Cinq minutes de folie et fin de disette

Puis tout a explosé en deuxième mi-temps. Elle a mal débuté pour les hommes de Michel Decastel, qui ont encaissé un but de Mario Gavranovic, qui n'a pas manqué la cible, parfaitement décalé par son compère Josip Drmic (50e). Mais contre toute attente, les Sédunois ont réagi dans la foulée. A la reprise d'un essai manqué de Yannick Ndjeng, qui venait d'entrer, le défenseur Vilmos Vanczak a pu mettre un terme à une période de 520 minutes de disette offensive (54e). Une joie de trop courte durée. Dès l'engagement, Zurich est reparti à l'attaque. Drmic a passé en revue toute la défense locale, déconcentrée, pour redonner l'avantage aux siens (55e).

Le premier but valaisan en six matches a-t-il eu l'effet d'un déclic? Toujours est-il que six minutes plus tard, un centre d'Alberto Regazzoni a trouvé la transversale.

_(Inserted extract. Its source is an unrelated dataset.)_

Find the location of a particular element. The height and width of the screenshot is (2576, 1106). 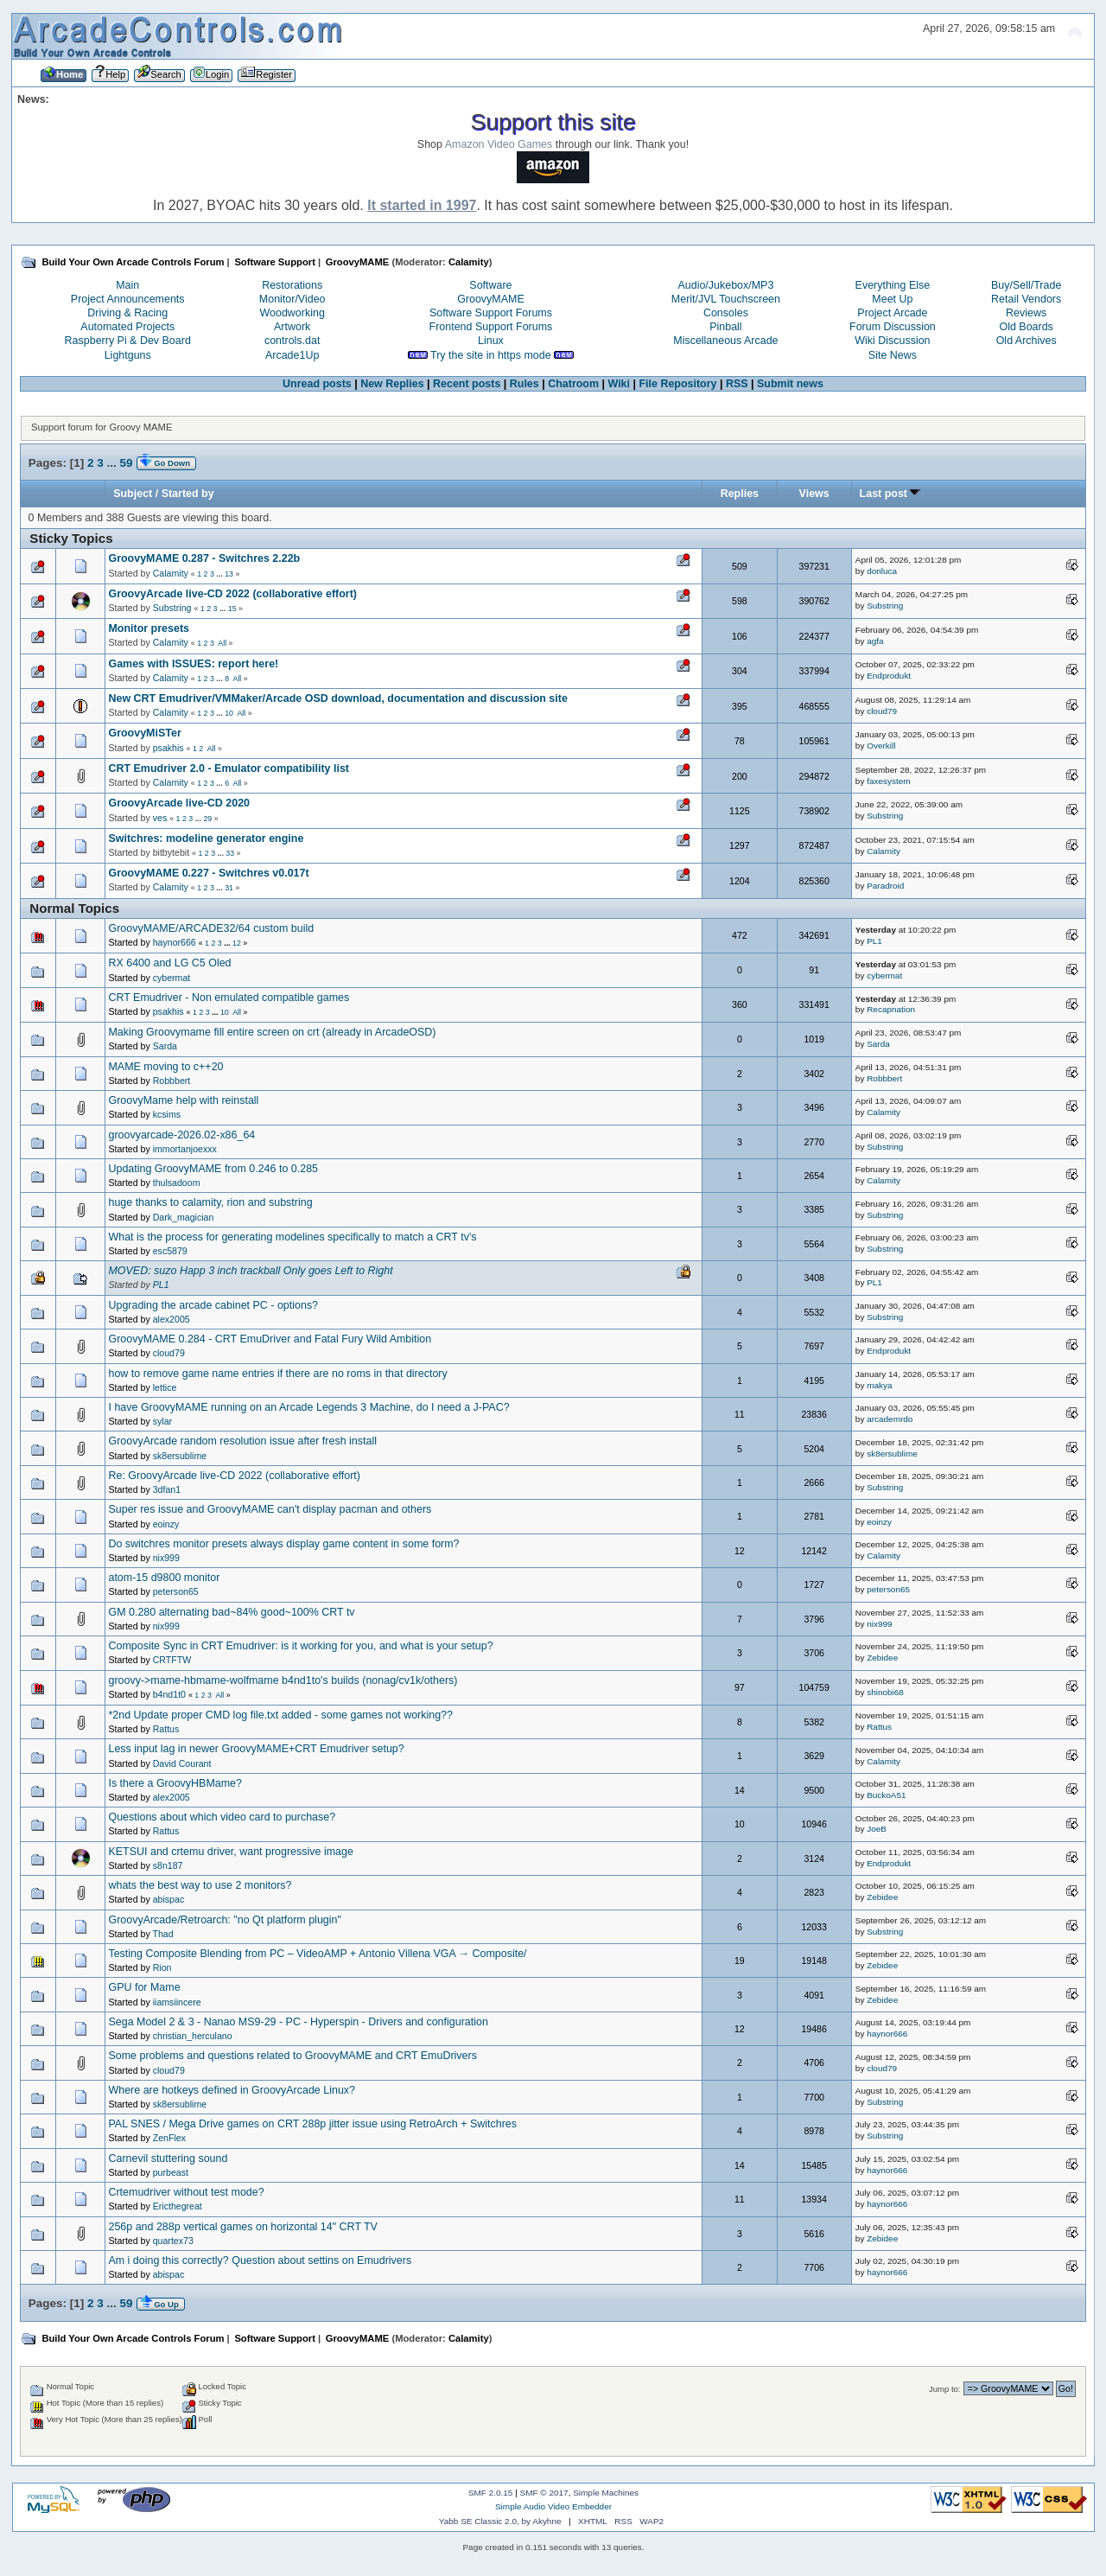

Recapnation is located at coordinates (891, 1009).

A l'affût dans la surface, le jeune Benjamin Kololli a réussi une tir croisé de toute beauté (61e). «On savait que c'est ce qu'il nous manquait, a confirmé Karlen. Il suffisait d'en mettre un et quatre ont suivi.»

Le but de Karlen est tombé à la 73e. «A ce moment-là, il qualifiait l'équipe, a regretté le jeune attaquant. Comme pour confirmer qu'un cap avait été franchi, Max Veloso a enfoncé le clou d'une brillante frappe enroulée en toute fin de match (86e). Hélas pour la formation locale, la mauvaise nouvelle venue de l'ArenaThun allait ternir la soirée. «Il y a un sentiment de gâchis, a soupiré Benjamin Kololli. On a senti qu'il y avait quelque chose à faire en cette fin de saison. Mais on n'a vraiment pas eu de chance dans ce deuxième tour. Là, ça se joue sur un but tombé à la 90e.»

Cet échec dans la chasse à l'Europe a conclu une saison calamiteuse pour le football romand dans l'élite, puisque Lausanne et Servette ont récolté les deux dernières places du classement. Avec une relégation à la clé pour les Genevois.